- WHAT YOU NEED TO DO
Among the entries that follow, find every line with the word "przez" and copy it.

- DATA FOR PROCESSING
☆ ☆ ☆

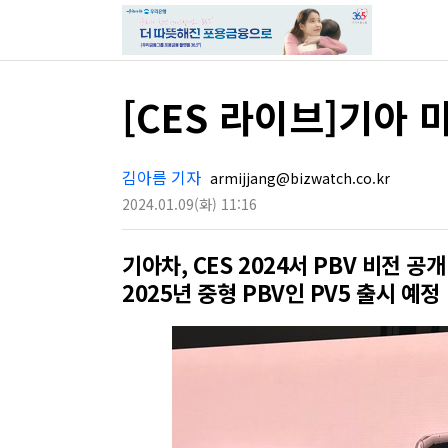
[CES 라이브]기아 
김아름 기자
armijjang@bizwatch.co.kr
2024.01.09
(화)
11:16
기아차, CES 2024서 PBV 비전 공개
2025년 중형 PBV인 PV5 출시 예정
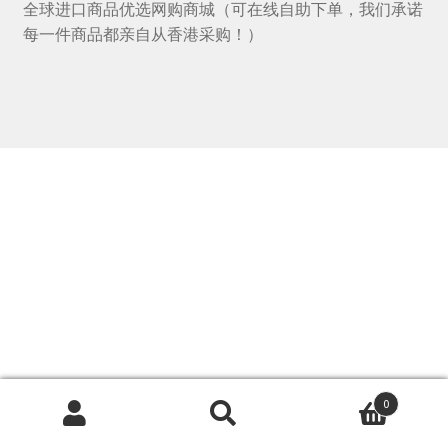
全球进口商品优选网购商城（可在线自助下单，我们承诺
每一件商品都亲自从香港采购！）
0
搜
搜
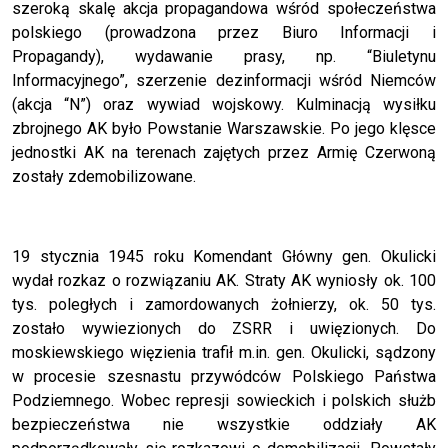
szeroką skalę akcja propagandowa wśród społeczeństwa
polskiego (prowadzona przez Biuro Informacji i
Propagandy), wydawanie prasy, np. “Biuletynu
Informacyjnego”, szerzenie dezinformacji wśród Niemców
(akcja “N”) oraz wywiad wojskowy. Kulminacją wysiłku
zbrojnego AK było Powstanie Warszawskie. Po jego klęsce
jednostki AK na terenach zajętych przez Armię Czerwoną
zostały zdemobilizowane.
19 stycznia 1945 roku Komendant Główny gen. Okulicki
wydał rozkaz o rozwiązaniu AK. Straty AK wyniosły ok. 100
tys. poległych i zamordowanych żołnierzy, ok. 50 tys.
zostało wywiezionych do ZSRR i uwięzionych. Do
moskiewskiego więzienia trafił m.in. gen. Okulicki, sądzony
w procesie szesnastu przywódców Polskiego Państwa
Podziemnego. Wobec represji sowieckich i polskich służb
bezpieczeństwa nie wszystkie oddziały AK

☆ ☆ ☆

- TASK ANSWER
polskiego (prowadzona przez Biuro Informacji i
jednostki AK na terenach zajętych przez Armię Czerwoną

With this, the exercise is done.